- **EXERCISE**: Would you please transcribe, exactly as written, the lines of the entries below starting at the one that holds "Wish List (472, 411)" and ending at the one that holds "2017 (144, 728)", both included?

====== INPUT RECORDS

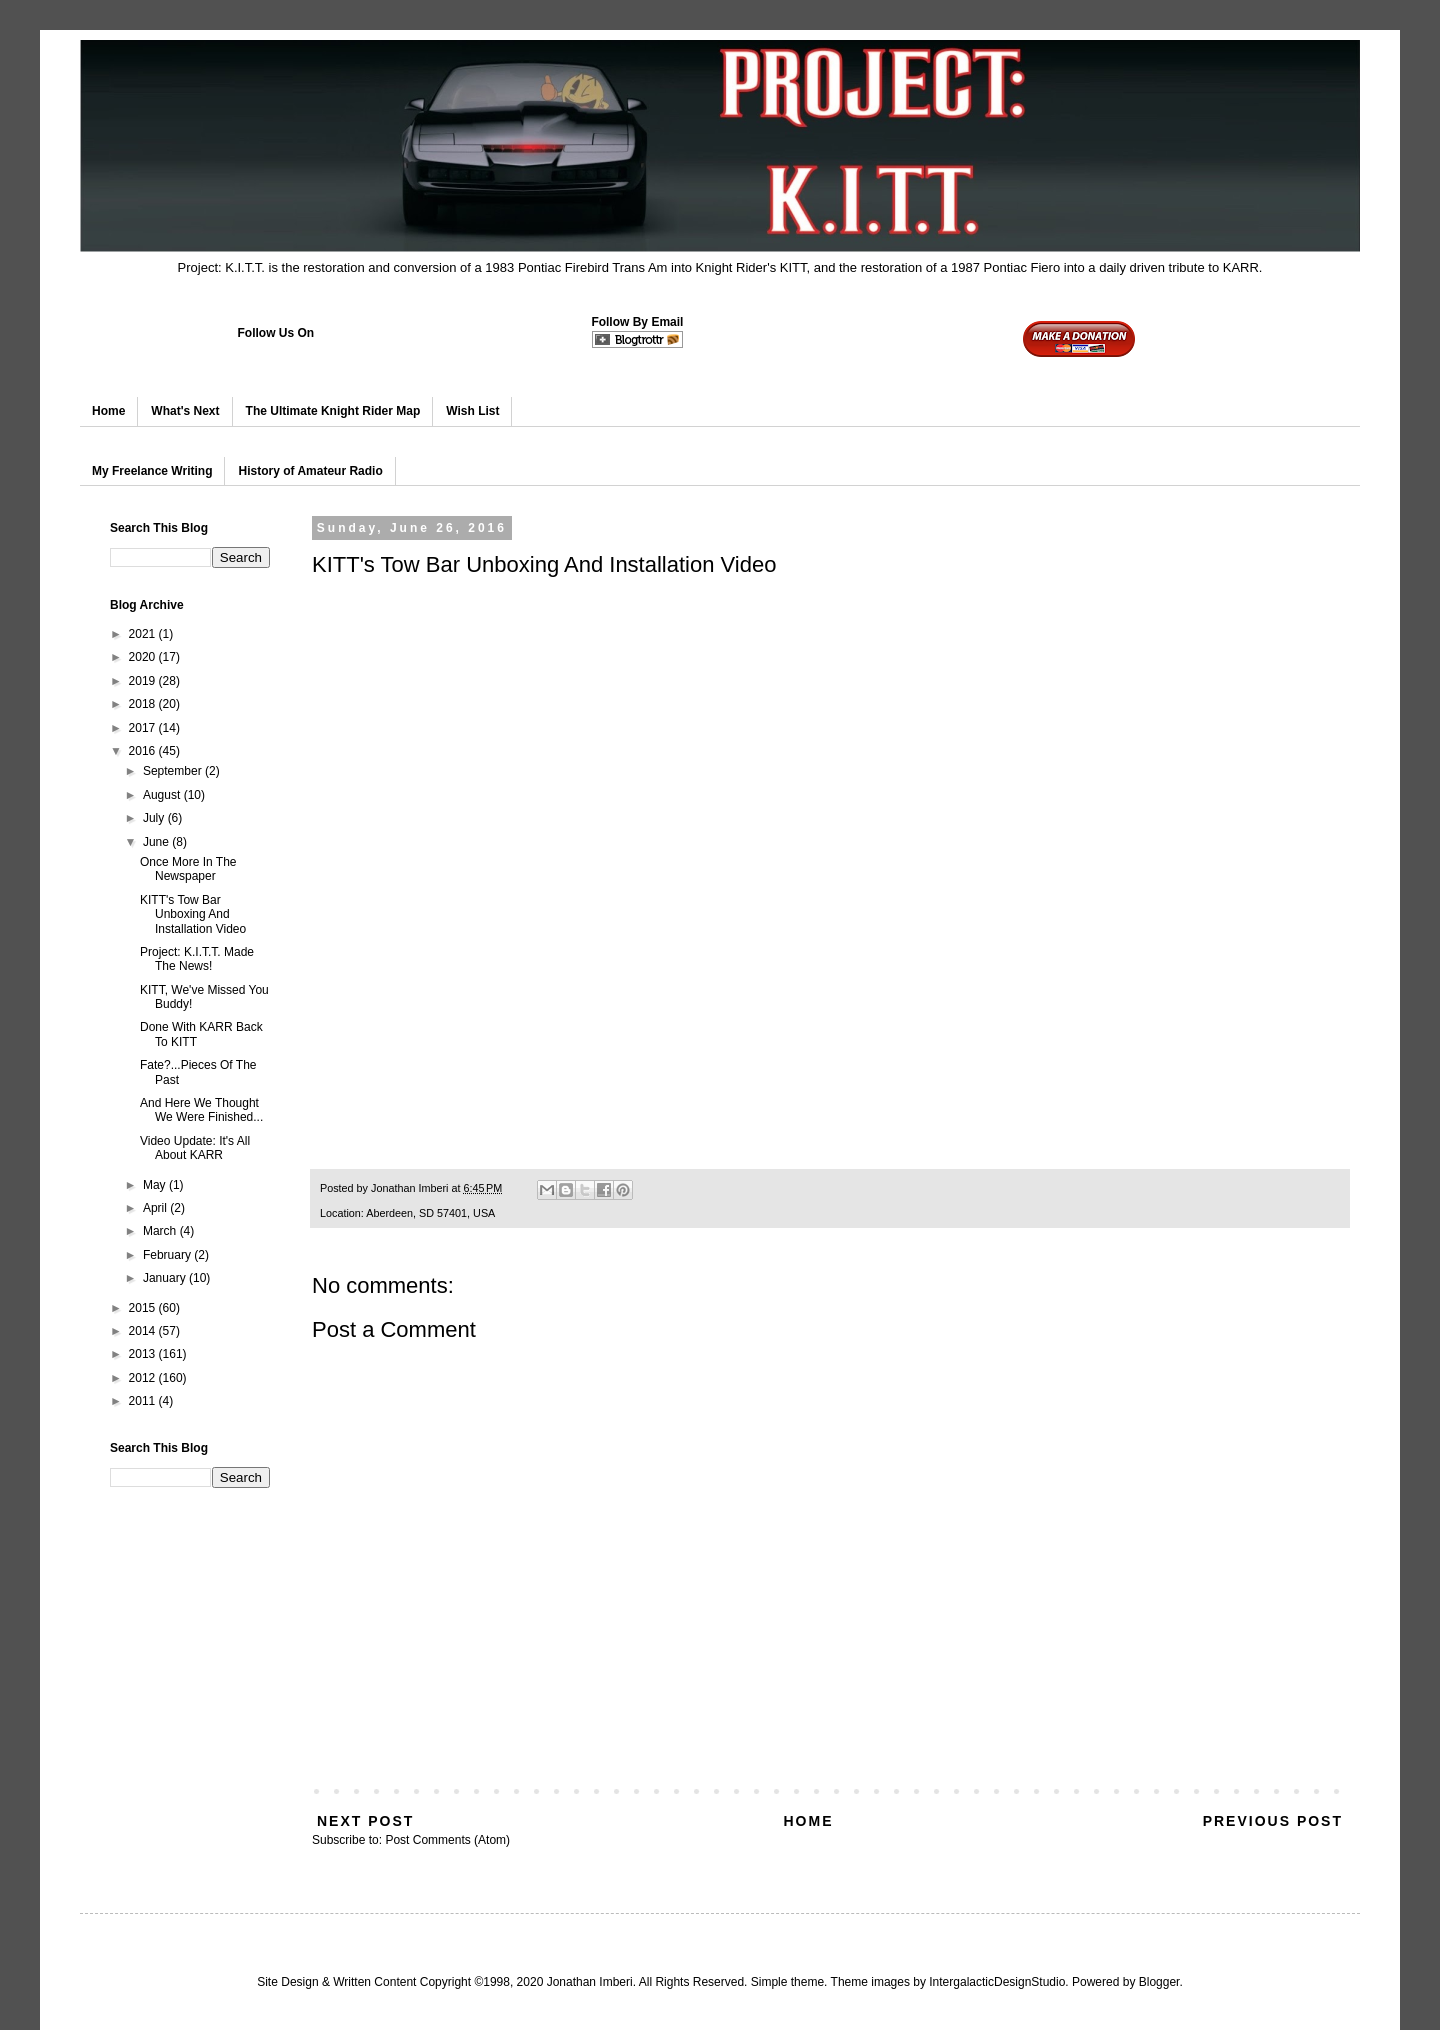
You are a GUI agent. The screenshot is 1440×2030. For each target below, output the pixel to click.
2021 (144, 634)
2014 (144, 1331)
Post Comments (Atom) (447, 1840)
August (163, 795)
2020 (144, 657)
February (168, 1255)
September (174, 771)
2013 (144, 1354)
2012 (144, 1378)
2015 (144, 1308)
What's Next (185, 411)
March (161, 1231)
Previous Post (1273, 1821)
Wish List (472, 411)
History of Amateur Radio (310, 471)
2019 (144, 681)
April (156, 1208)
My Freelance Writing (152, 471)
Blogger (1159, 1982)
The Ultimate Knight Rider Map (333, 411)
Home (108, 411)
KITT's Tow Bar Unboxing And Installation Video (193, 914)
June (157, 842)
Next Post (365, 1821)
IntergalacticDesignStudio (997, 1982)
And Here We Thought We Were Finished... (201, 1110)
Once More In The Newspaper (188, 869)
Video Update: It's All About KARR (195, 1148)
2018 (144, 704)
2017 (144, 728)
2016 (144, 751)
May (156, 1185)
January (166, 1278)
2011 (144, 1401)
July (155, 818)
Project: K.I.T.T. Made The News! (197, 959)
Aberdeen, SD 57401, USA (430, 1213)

============

- **REPLY**:
Wish List (472, 411)
History of Amateur Radio (310, 471)
2019 (144, 681)
April (156, 1208)
My Freelance Writing (152, 471)
Blogger (1159, 1982)
The Ultimate Knight Rider Map (333, 411)
Home (108, 411)
KITT's Tow Bar Unboxing And Installation Video (193, 914)
June (157, 842)
Next Post (365, 1821)
IntergalacticDesignStudio (997, 1982)
And Here We Thought We Were Finished... (201, 1110)
Once More In The Newspaper (188, 869)
Video Update: It's All About KARR (195, 1148)
2018 (144, 704)
2017 (144, 728)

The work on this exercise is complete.